Pearls. I was so wrong about pearls. I thought they were plain. Now, I am a pearl junky – I love pearls of all colors and shapes. Pearls are for farmgirls, little girls, old girls, cowgirls, chic city girls, rustic country girls, all girls. Pearls are for bluejeans, business suits and little black dresses. In the feel good movie of the year, Julie & Julia, Julie’s longing for a pearl necklace like the one that Julia Childs always wore, illustrates my point. Pearls are timeless symbols of real worth. And, something more…they’re made by a humble creature with little more than “dirt” to work with. Pearls make you feel special. The shimmery lustre that you see on a pearl is imparted to the wearer.
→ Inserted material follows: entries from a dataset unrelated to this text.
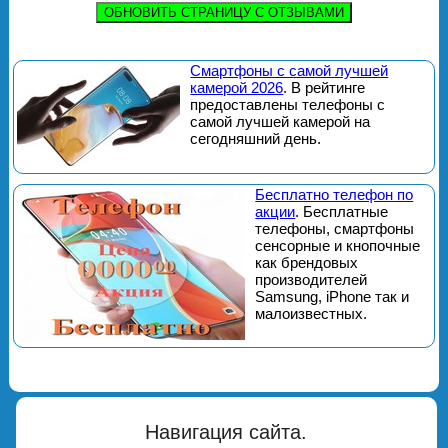
ОБНОВИТЬ СТРАНИЦУ С ОТЗЫВАМИ
Смартфоны с самой лучшей
камерой 2026
. В рейтинге
предоставлены телефоны с
самой лучшей камерой на
сегодняшний день.
Бесплатно телефон по
акции
. Бесплатные
телефоны, смартфоны
сенсорные и кнопочные
как брендовых
производителей
Samsung, iPhone так и
малоизвестных.
Навигация сайта.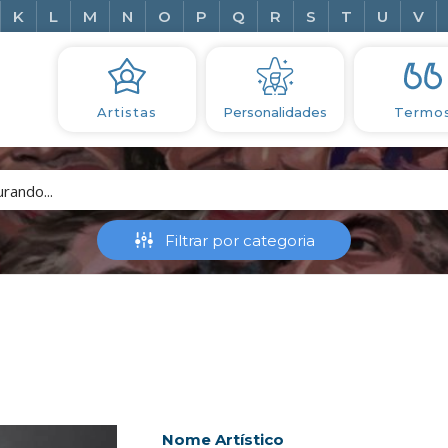
K
L
M
N
O
P
Q
R
S
T
U
V
Artistas
Personalidades
Termo
Nome Artístico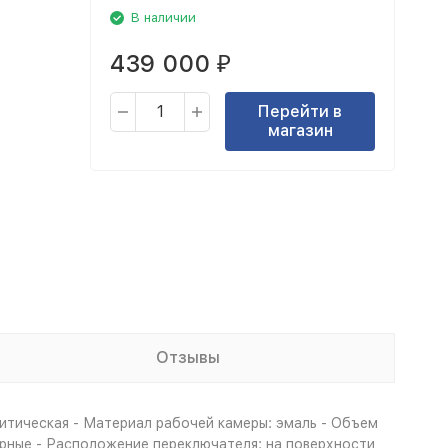
В наличии
439 000
₽
Перейти в
магазин
Отзывы
литическая - Материал рабочей камеры: эмаль - Объем
сорные - Расположение переключателя: на поверхности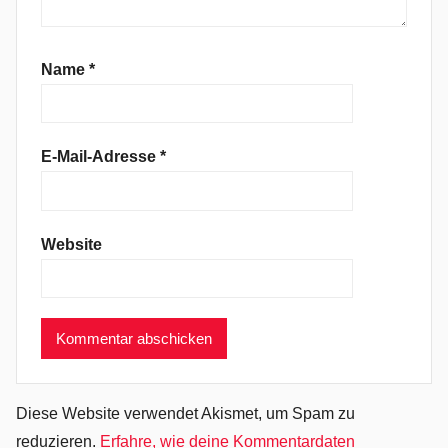
,
A
r
Name
*
c
a
d
E-Mail-Adresse
*
i
a
,
Website
B
l
u
e
g
r
a
Diese Website verwendet Akismet, um Spam zu
s
reduzieren.
Erfahre, wie deine Kommentardaten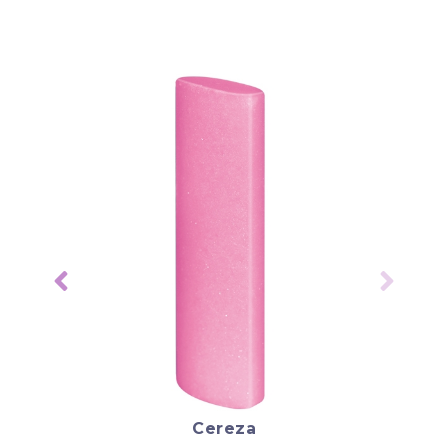
Cereza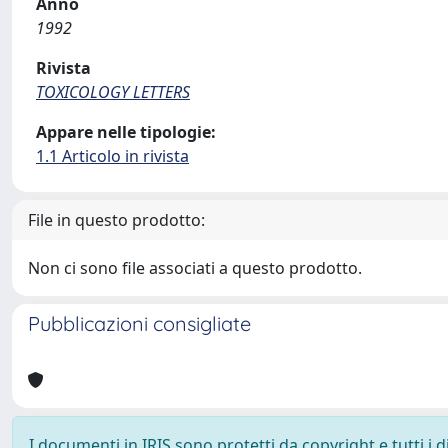
Anno
1992
Rivista
TOXICOLOGY LETTERS
Appare nelle tipologie:
1.1 Articolo in rivista
File in questo prodotto:
Non ci sono file associati a questo prodotto.
Pubblicazioni consigliate
I documenti in IRIS sono protetti da copyright e tutti i di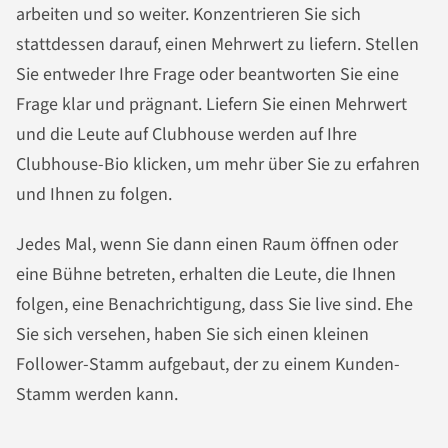
arbeiten und so weiter. Konzentrieren Sie sich
stattdessen darauf, einen Mehrwert zu liefern. Stellen
Sie entweder Ihre Frage oder beantworten Sie eine
Frage klar und prägnant. Liefern Sie einen Mehrwert
und die Leute auf Clubhouse werden auf Ihre
Clubhouse-Bio klicken, um mehr über Sie zu erfahren
und Ihnen zu folgen.
Jedes Mal, wenn Sie dann einen Raum öffnen oder
eine Bühne betreten, erhalten die Leute, die Ihnen
folgen, eine Benachrichtigung, dass Sie live sind. Ehe
Sie sich versehen, haben Sie sich einen kleinen
Follower-Stamm aufgebaut, der zu einem Kunden-
Stamm werden kann.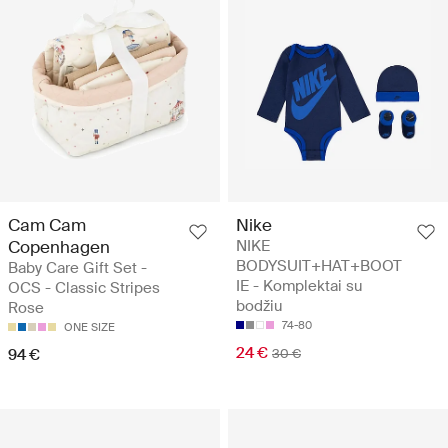
Cam Cam
Nike
Copenhagen
NIKE
BODYSUIT+HAT+BOOT
Baby Care Gift Set -
IE - Komplektai su
OCS - Classic Stripes
bodžiu
Rose
74-80
ONE SIZE
24 €
94 €
30 €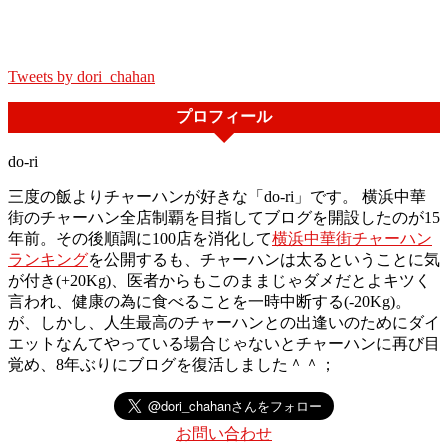
Tweets by dori_chahan
プロフィール
do-ri
三度の飯よりチャーハンが好きな「do-ri」です。 横浜中華
街のチャーハン全店制覇を目指してブログを開設したのが15
年前。その後順調に100店を消化して
横浜中華街チャーハン
ランキング
を公開するも、チャーハンは太るということに気
が付き(+20Kg)、医者からもこのままじゃダメだとよキツく
言われ、健康の為に食べることを一時中断する(-20Kg)。
が、しかし、人生最高のチャーハンとの出逢いのためにダイ
エットなんてやっている場合じゃないとチャーハンに再び目
覚め、8年ぶりにブログを復活しました＾＾；
お問い合わせ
That is why in this girl’s opinion, every girl ought’a have pearls to remind her that she’s a point of light in a world that really needs “pearl girls”…of all ages. MaryJane is a farmstyle pearl girl – here she is below, all gussied up for an evening affair.
Now, a lesson from cast-offs…
The lesson was for me, but I’m sharing it. Ok, so I’m not what I used to be. Here’s the thing: parts of me are better! Not the parts that gravity affects…we’ll leave it at that. I’m talking about the important parts…the inner parts, the soul part. Maybe some of you will be better sooner than I was. Some of you are better to begin with. But, back to the lesson. My old renovated furniture pieces are role models. They were junk. I too felt junky not so very long ago. The above cupboard was covered with years of barn filth, the rocking chair was left in a shed to dry rot and it was wearing cob webs and spatters of bird poo. The harvest table was a ten dollar purchase at an auction. Each piece needed an application of TLC, but first they needed a new attitude and they needed someone to help them feel pretty and purposeful again. That was where I came in…and then the lesson (like Tung oil) sank all the way into my own being.
“To thine own self, be true”…blue. Also, be kind and stay fresh. Nurture in yourself both humility and esteem. Portion the latter out thoughtfully. It will have to last you a long time. The “who you are then” will thank you for thinking ahead. That is the trail I’m riding on now. You see, there’s a little old lady up yonder (I hope) and she’s counting on me to bring her fresh supplies.